We start with Sixx, on Christmas '86, spiraling into heroin- and cocaine-induced paranoia (always high, always hiding in his closet with needles and guns), while regaling us with tales of how former Prince backup singer Vanity answered the door "naked, with her eyes going around in her head," or the time he found a bag outside his dealer's house and shot it up, only to find out later it was brown sugar. His excesses are well laid-out; his salvation is more obscure this is, after all, just "a year" in the life of "shattered rock star" Sixx.

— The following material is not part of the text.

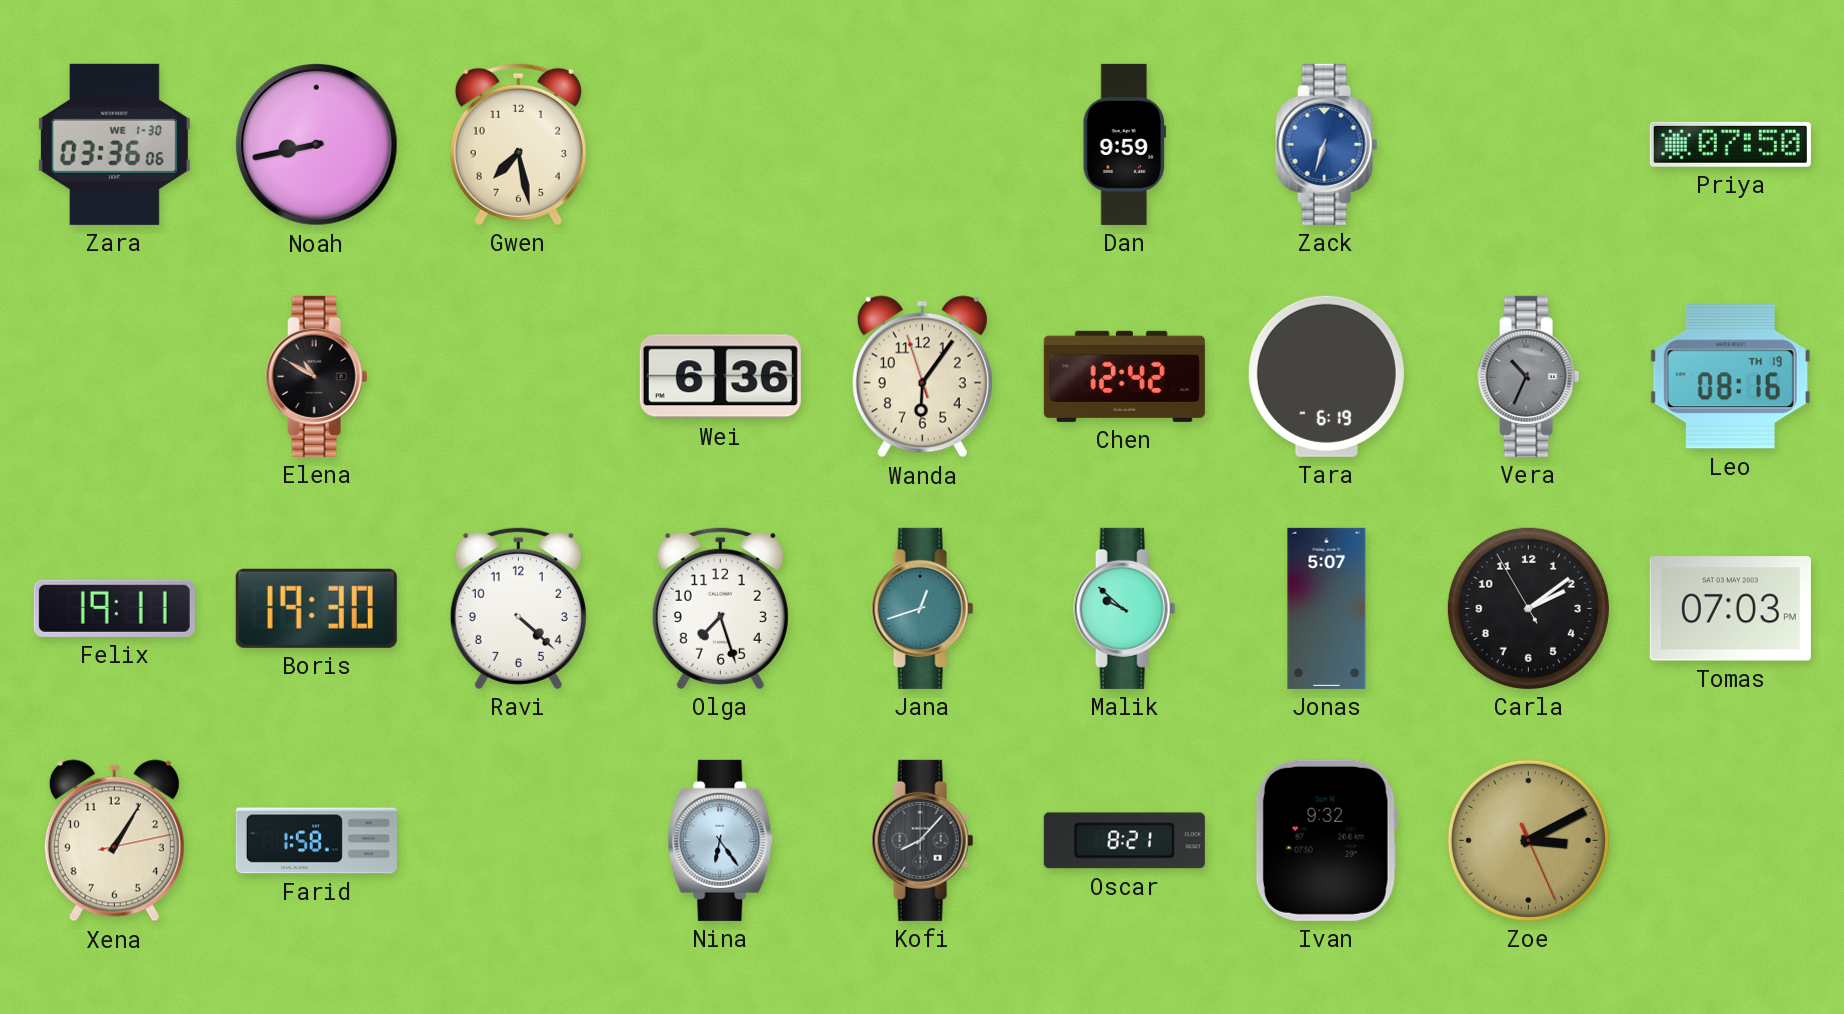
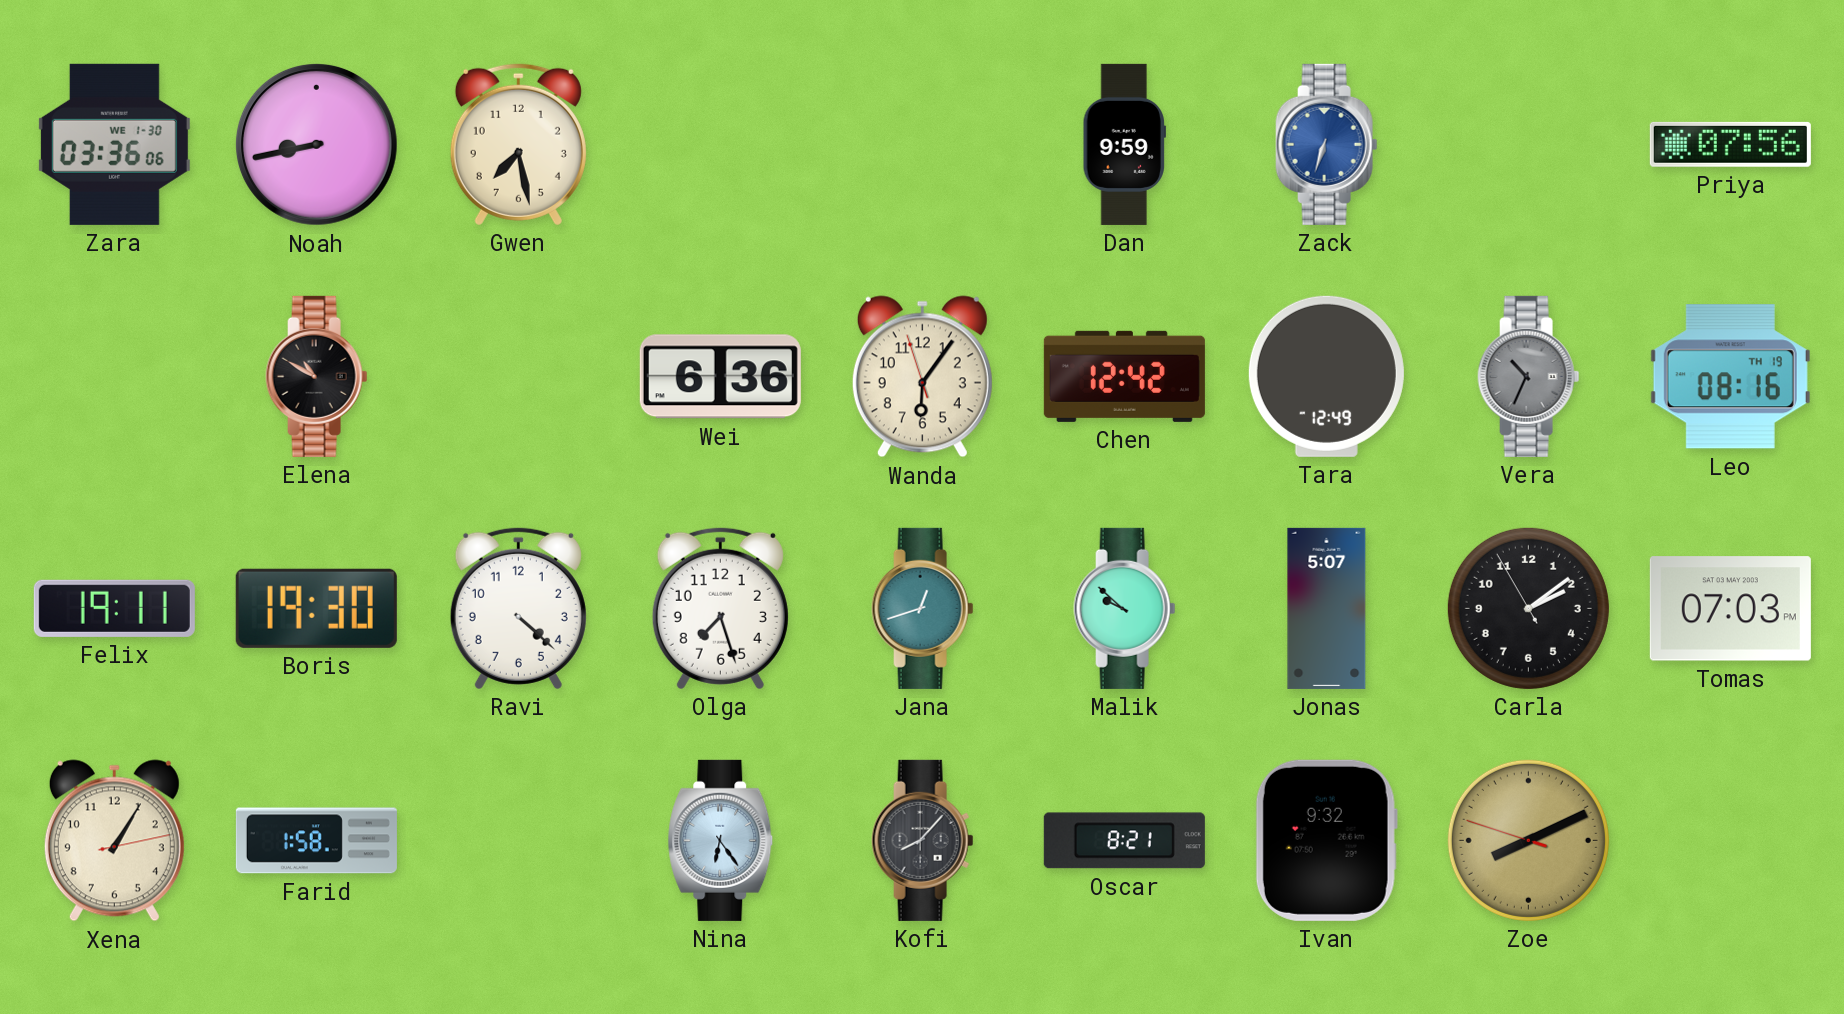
Priya: 07:50 -> 07:56
Tara: 6:19 -> 12:49
Zoe: 3:10 -> 8:10
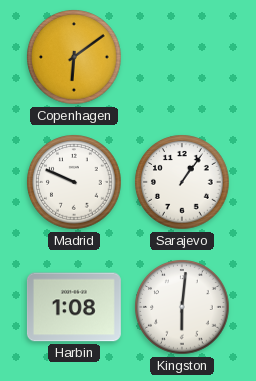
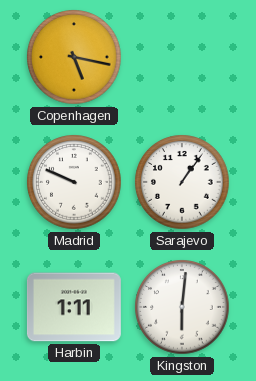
Copenhagen: 6:09 -> 5:17
Harbin: 1:08 -> 1:11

And while each man's hell is his own, Sixx's story (man becomes rock star, rock star becomes junkie, junkie becomes madman, madman becomes reborn) has been played out on stages since the birth of rock 'n' roll. Often it has a different, more tragic ending (madman becomes overdose or suicide victim), but the seedy street to that fork in the road is the same. Sixx just dug deeper potholes.
After reading with images of Sixx slam-dancing through our heads huffing and puffing and blowing a mountain of cocaine on the floor (on purpose), or shooting whiskey right into his arm, or dying it gets to be no fun real fast. We don't want to give away the book's ending, but Nikki Sixx lives. We even have the new soundtrack to prove it.

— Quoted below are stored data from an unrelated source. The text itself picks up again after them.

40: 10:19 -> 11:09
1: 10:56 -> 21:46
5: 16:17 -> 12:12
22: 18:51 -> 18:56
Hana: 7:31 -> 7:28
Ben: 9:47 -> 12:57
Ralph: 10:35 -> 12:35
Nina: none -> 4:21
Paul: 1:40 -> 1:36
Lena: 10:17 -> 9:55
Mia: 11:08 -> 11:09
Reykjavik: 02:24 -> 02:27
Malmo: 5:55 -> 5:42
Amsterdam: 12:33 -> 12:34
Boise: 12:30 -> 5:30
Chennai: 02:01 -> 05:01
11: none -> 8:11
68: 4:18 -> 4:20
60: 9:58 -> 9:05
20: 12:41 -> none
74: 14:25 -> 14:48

Surprisingly, The Heroin Diaries soundtrack contains some of Sixx's most solid songwriting ever, rivaling some of his best chops from Mötley Crüe's early and middle years, and definitely blowing away anything the Crüe's done for the past decade and a half. Songs like "Van Nuys" and "Pray for Me" pulse with stripper beats and low vocal harmonies on the verses, then explode into power chords and pleas on the choruses.
Other tracks, like the first single, "Life Is Beautiful," hammer along on hard beats and zigzag rock riffs before marching into a screaming twin guitar solo. The lyrics mirror the memoir, so every harrowing song here is about addiction and/or redemption. While people might dig a heroin concept album for the first few songs, it'd be hard to keep listening without some musical merit.
Thankfully, Sixx seems to have catchy, well-wrought songs in spades here. If he keeps this up, maybe someday he could write a book totally debunking the notion that musicians make better music on drugs.